Republicans are “anti-governance, they’re anti-science, they’re anti-Obama,” said Pelosi, when asked why the political landscape “seems rough” for Democrats going into the mid-term elections.

“They’re a triple threat,” Pelosi said of the GOP. “They have a trifecta going.”

“Everything is to obstruct the president. Anything that is evidence-based is unimportant to them,” said Pelosi, adding that the GOP considered the shutting down of the federal government last year “a victory.”

Pelosi said she believes the outlook for Democrats, who may lose control of the U.S. Senate, will improve within a “month or so.”

“One evidence of governance would be how we rolled out the Affordable Care Act,” she said. “It is intact; it’s beautiful.”

“As with everything, it’s a work in progress. We need to improve it, but the website didn’t work, and now it’s well.”

That success, said Pelosi, has forced Republicans to focus on other issues, such as Benghazi.

“They’re going to come back to Benghazi because the Affordable Care Act has lost some of its weight in terms of being a political issue for them.”

Asked about how she and other Democrats navigate the tension between pushing for campaign finance reform while fundraising heavily themselves, Pelosi repeated her proposal to amend the Constitution, while admitting her own fundraising prowess.

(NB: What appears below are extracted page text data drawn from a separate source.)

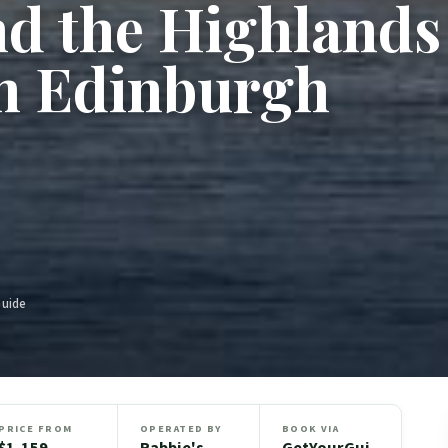
nd the Highlands
m Edinburgh
Guide
PRICE FROM
OPERATED BY
BOOK VIA
$1,159
Rabbie's
GetYourGui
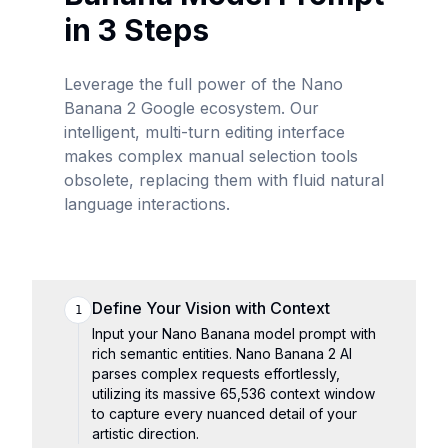
in 3 Steps
Leverage the full power of the Nano
Banana 2 Google ecosystem. Our
intelligent, multi-turn editing interface
makes complex manual selection tools
obsolete, replacing them with fluid natural
language interactions.
Define Your Vision with Context
1
Input your Nano Banana model prompt with
rich semantic entities. Nano Banana 2 AI
parses complex requests effortlessly,
utilizing its massive 65,536 context window
to capture every nuanced detail of your
artistic direction.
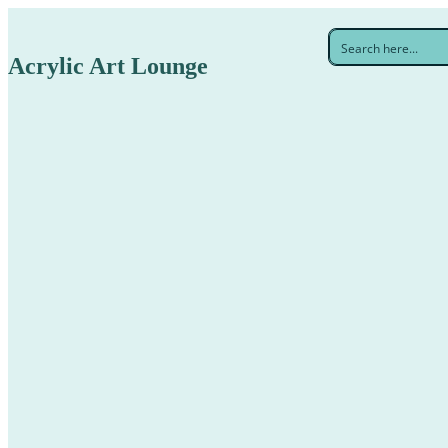
Acrylic Art Lounge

“The only way we can fight it and win it in order to change the law, and even maybe have a constitutional amendment to overturn Citizens United, is to raise money to do it,” Pelosi said, adding, “question is, what money is that?”

“The money I raise, I’m probably right up there with the biggest fundraisers in the country,” she said. “I know about raising money.”

Raising large sums of money is needed to battle Republicans. The two parties differ in that Republican donors are self-interested, while Democratic donors are motivated more by public interest, Pelosi said.

“It’s a very idealistic group of people from around the country who really do want to see the role of money reduced in politics,” said Pelosi.

“But surely some of them want something?” Klein pushed.

“I think maybe some of those people give to both sides,” Pelosi responded, adding that “probably not 10 percent” of money Democrats raise comes from the Washington lobbyist community.

“Our small donor base is huge,” said Pelosi.

Pelosi raised $35 million on behalf of the Democratic party last year. And while Democrats indeed outpace Republicans in terms of small donors, Pelosi’s campaigns are not funded by the little guy.